Carbon souhaite inverser la tendance. Pour cela, la start-up bénéficie de plusieurs atouts. D’abord, elle entend maîtriser l’ensemble des maillons de la chaîne de valeur, de la transformation du silicium—matière première clé—à la fabrication de cellules et de modules, tout en misant sur l’innovation technologique pour proposer des rendements supérieurs. Selon ses promoteurs, cela permettrait d’offrir des produits compétitifs, à faible empreinte carbone et répondant aux enjeux de traçabilité exigés par l’Union européenne.

À Marseille, le choix du port de Fos-sur-Mer n’est pas anodin. Le site offre de vastes terrains industriels, un accès aux infrastructures logistiques et énergétiques, ainsi qu’une proximité avec les marchés méditerranéens et africains. De plus, le projet s’appuie sur une volonté politique forte : dans un contexte de tensions sur l’approvisionnement énergétique et d’exigence de réduction de l’empreinte environnementale, la France cherche à retrouver un leadership industriel sur les énergies renouvelables.

Le financement constitue néanmoins un défi de taille. Avec un investissement total estimé à près de 1,5 milliard d’euros pour la première phase, Carbon s’appuie sur le soutien des pouvoirs publics nationaux et locaux, sur des subventions européennes, et sur l’appétit des investisseurs privés pour la décarbonation de l’industrie. Le succès du projet sera aussi conditionné à la capacité à attirer et former une main-d’œuvre qualifiée, alors que les compétences industrielles dans le solaire ont été en grande partie perdues.

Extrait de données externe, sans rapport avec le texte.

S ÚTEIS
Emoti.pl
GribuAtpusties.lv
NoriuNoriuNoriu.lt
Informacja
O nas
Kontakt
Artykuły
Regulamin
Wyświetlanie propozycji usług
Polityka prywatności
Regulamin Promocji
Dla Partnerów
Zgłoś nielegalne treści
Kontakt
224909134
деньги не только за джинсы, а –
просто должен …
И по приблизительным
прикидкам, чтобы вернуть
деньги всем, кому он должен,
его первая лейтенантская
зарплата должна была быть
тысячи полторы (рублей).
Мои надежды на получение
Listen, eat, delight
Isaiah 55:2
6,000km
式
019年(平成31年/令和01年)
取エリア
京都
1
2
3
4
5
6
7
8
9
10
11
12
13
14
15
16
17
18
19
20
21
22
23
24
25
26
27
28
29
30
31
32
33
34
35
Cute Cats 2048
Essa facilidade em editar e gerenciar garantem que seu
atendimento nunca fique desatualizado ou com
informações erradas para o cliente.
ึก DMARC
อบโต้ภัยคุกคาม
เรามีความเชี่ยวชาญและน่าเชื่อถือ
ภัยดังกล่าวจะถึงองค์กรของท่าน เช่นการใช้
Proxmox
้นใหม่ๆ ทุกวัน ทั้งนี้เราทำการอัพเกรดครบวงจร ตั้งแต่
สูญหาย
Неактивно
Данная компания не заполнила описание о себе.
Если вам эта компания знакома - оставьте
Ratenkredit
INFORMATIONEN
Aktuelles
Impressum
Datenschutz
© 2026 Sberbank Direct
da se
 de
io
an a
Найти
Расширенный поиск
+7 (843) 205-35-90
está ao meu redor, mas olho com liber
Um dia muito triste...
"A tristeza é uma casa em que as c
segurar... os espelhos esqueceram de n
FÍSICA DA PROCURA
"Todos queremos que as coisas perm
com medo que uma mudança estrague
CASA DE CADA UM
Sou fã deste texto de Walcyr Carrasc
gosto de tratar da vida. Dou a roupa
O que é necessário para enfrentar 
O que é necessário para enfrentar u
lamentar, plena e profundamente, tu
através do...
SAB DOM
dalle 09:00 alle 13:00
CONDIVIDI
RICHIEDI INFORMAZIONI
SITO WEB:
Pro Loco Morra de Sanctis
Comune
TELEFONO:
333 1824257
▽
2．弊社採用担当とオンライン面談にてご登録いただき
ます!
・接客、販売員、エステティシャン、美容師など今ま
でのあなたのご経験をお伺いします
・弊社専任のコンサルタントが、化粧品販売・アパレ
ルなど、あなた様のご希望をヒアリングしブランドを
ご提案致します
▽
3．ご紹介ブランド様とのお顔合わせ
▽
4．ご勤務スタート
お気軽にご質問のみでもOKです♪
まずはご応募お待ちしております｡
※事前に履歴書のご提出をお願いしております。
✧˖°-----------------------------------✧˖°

La start-up bénéficie cependant de l’effet d’entraînement d’un marché en forte croissance. L’Union européenne s’est fixé pour objectif d’atteindre 600 GW de capacité solaire d’ici 2030, contre moins de 200 GW aujourd’hui. Le besoin en panneaux est donc massif. Mais faire renaître une filière industrielle présente de nombreux obstacles : maîtrise technologique, coût des matières premières, concurrence des acteurs asiatiques, et surtout, la nécessité de trouver des débouchés stables, alors que les appels d’offres publics restent largement dominés par les importations.

Pour Carbon, le pari est risqué, mais crucial. En réimplantant la filière solaire sur le territoire, c’est tout un écosystème industriel qui pourrait renaître. Le site de Marseille-Fos ambitionne ainsi de devenir la vitrine d’une renaissance industrielle « verte » à l’échelle européenne, dans l’espoir d’entraîner dans son sillage de nouveaux acteurs et de contribuer à l’indépendance énergétique du continent.